それは地上で最も美しい子供でした。顔も性格も、気性も善良でした。
十一人の兄弟がおり、全員男でした。父はヤアクーブ・ブン=イスハーク・ブン=イブラーヒーム(彼の上に平安あれ)で、父は彼をユースフと名づけました。
その性格の良さから、父は他の兄弟すべてより彼を愛していました。兄弟たちは、父の元での地位を巡って彼を憎み、ある日集まって悪巧みを考え、彼を陥れようとしました。
兄弟たちは、ユースフを追いだそうということで一致し、話し合いを終えました。その時ユースフは、眠って夢を見ていました。夢の中で、十一の星と月と太陽が、彼にサジダするのを見ました。目を覚ましたユースフは、父に夢で見たことを話しました。ヤアクーブは息子に言いました。
「兄弟の誰にも見たことを言ってはならない。彼らの憎しみと嫉妬を増すことになるから」
ユースフの兄弟の中で悪巧みは進められ、彼を追い出すことを決め、父のところへ行って言いました。
「なぜユースフをわたしたちに任せないのですか? なぜ一緒に狩りに行かせてくれないのですか? そうすればわたしたちが彼の面倒を見て、遊んだり楽しんだりできるでしょう。明日は彼を一緒に行かせてください」
ヤアクーブは、彼らが何か不安なことを企んでいると感じて、言いました。
{あなたがたがかれを連れて行くのは、わたしにはどうも心配である。あなたがたがかれに気を付けない間に、狼がかれを食いはしないかと恐れている 12-13}
息子たちは大声で言いました。
「そんなことがありましょうか。わたしたちは十一人です。わたしたちが一緒で、狼が彼を食べると言うのですか。わたしたちが彼を守り、面倒を見て世話をしてやりますので、心配無用です」
彼らがしつこいので、父は彼らがユースフを連れて行くことを認めました。彼らはユースフを連れて出かけ、彼を井戸に放りこむことにし、まだ子供のユースフを持ち上げて、井戸の中に投げ込みました。
そして、殺した羊の血で、ユースフの服を汚しました。
彼らは、泣いて悲しみを訴えながら、父の元に戻りました。ヤアクーブは、ユースフはどこか、と尋ねました。

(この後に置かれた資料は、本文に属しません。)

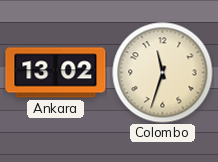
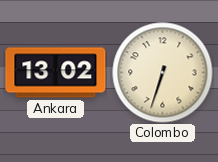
Colombo: 11:33 -> 6:33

{父よ、わたしたちは互いに競争しに行きました 12-17} いつものように、競争したのです {ユースフをわたしたちの品物のかたわらに残して置いたところ、狼が(来て)かれを食いました 12-17}
「本当のことを言っても、あなたが信じないことはわかっています。でもわたしたちは、本当に起こったことを言っているのです」
ヤアクーブがユースフの服を手に取ると、血で汚れいるのに破けていないのに気付きました。
彼は息子たちに言いました。
「なんと奇妙な狼か。服を破かずにユースフを食べるとは。お前たちが悪さを企んだことはわかっている」
{それで(わたしとしては)耐え忍ぶのが美徳だ。あなたがたの述べることに就いては、(只)アッラーに御助けを御願いする 12-18}
ユースフが井戸の底で座っていると、隊商がやって来ました。隊商は水を汲むのに何人かの男をやり、井戸の中にバケツをおろしたところ、ユースフがひっかかりました。バケツが重くなったので、隊商の男は水が入ったのだと思いました。こうして、ユースフは助けだされました。
隊商の男が言いました。
「なんと美しい少年だろう」
彼らは、エジプトで売ろうと彼を連れていきました。隊商はエジプトに着き、ユースフは長官に売られました。ユースフを見た者は、皆驚きました。普通ではない美しさだったからです。人々が彼を気に入ったのは、ただ顔が美しかったからではありません。性格は顔よりもっと美しく、心は性格よりさらに美しかったのです。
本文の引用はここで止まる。